辺りは、2体がつけたであろう傷がどんどん出来ていく。

どちらが優勢なのかまったくわからない。しばらくした後、激しい衝撃音と
共に、二人の姿が現れた。

<くっ。エクルド・ティエス(光耀の兵隊)>

ベリウスから自分と同じ形をした光のエネルギー体がソニックに向かっていく。
だが、ソニックは余裕の表情で

<ディミス・ウォルド(消滅の風)>

ソニックが手を振り下ろすと、黒いオーラがベリウスの技を飲み込み
そのまま、ベリウスに押し寄せた。

<力の性質に違いが出たな。貴様の力は戦いとは程遠い『誕生』。
だが、我の力は戦いに相応しい『破壊』。この差が今の結果を生み出しているとなると・・・
ふん、敵ながら同情するぞ>

そこまで言うと、ソニックはスタークたちの方に向いた。

<さて、邪魔が入ったな。さっさとあの世におくってやるぞ>

そういって、スタークたちのほうに向かおうとした時

<ランバード・ティエンシア!(雷神の槍矢)>

ベリウスが角から一筋の光を発した。

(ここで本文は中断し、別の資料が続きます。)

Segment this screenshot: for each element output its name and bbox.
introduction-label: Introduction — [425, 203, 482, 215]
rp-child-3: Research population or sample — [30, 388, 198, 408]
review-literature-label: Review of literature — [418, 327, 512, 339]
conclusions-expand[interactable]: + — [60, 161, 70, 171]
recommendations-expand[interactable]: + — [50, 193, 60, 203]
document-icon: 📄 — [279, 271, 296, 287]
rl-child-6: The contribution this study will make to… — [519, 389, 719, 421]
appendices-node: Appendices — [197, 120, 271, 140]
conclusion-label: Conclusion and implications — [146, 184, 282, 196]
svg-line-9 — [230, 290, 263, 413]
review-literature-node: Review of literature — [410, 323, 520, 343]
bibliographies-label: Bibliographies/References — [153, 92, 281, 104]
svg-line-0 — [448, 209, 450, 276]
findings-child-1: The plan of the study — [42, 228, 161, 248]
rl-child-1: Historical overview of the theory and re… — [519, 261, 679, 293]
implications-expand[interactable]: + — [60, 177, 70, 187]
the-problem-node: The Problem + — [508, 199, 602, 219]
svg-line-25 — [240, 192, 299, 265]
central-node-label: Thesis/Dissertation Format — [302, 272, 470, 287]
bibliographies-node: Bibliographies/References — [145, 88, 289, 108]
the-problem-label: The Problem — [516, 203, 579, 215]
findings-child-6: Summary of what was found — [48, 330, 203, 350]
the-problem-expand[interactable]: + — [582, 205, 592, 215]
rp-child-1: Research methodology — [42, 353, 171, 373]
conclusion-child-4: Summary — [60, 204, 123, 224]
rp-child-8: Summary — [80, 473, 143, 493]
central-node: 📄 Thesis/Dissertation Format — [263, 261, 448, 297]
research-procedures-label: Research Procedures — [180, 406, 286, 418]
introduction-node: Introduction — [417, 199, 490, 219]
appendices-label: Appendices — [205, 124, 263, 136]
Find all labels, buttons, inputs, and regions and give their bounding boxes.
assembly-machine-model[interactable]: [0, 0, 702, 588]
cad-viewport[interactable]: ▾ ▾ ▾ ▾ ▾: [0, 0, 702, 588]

それがソニックに向かって伸びていく。

<・・・無駄なことする奴だ。我がこいつらを相手しているほんの数秒でも使えば
貴様なら逃げることができたものを>

ソニックは左手を前に差し出し、それを受け止める体勢に入る。だが、それは叶わなかった。
ベリウスが出した光はソニックの手に触れると、そのまま一気に貫通した。
ソニックの左手が力なく垂れ下がる。

<まだこれほどの力を隠していたとはな>

ソニックは自分の手を痛がる様子もなくベリウスに話しかける。

<我だけの力ではない。我の共鳴者であるキリンは雷を操る者。
それを使わせてもらっただけのこと。
貴様のようにすべてを力ずくで押さえつけるようなやり方では
決して出来ん事だ>

その言葉にソニックは鼻で笑い右手をあげた。

<ならば、力ずくで押さえ込んだからこそ出来る事をやってろう>

ソニックが右手に力を込める。すると、右手に黒い球体が現れ少しずつ大きくなっていった。

<本当はもっとこの世界を壊してから使うつもりだったが。
今見せてやろう。これがかつて一度この世界を滅ぼした力。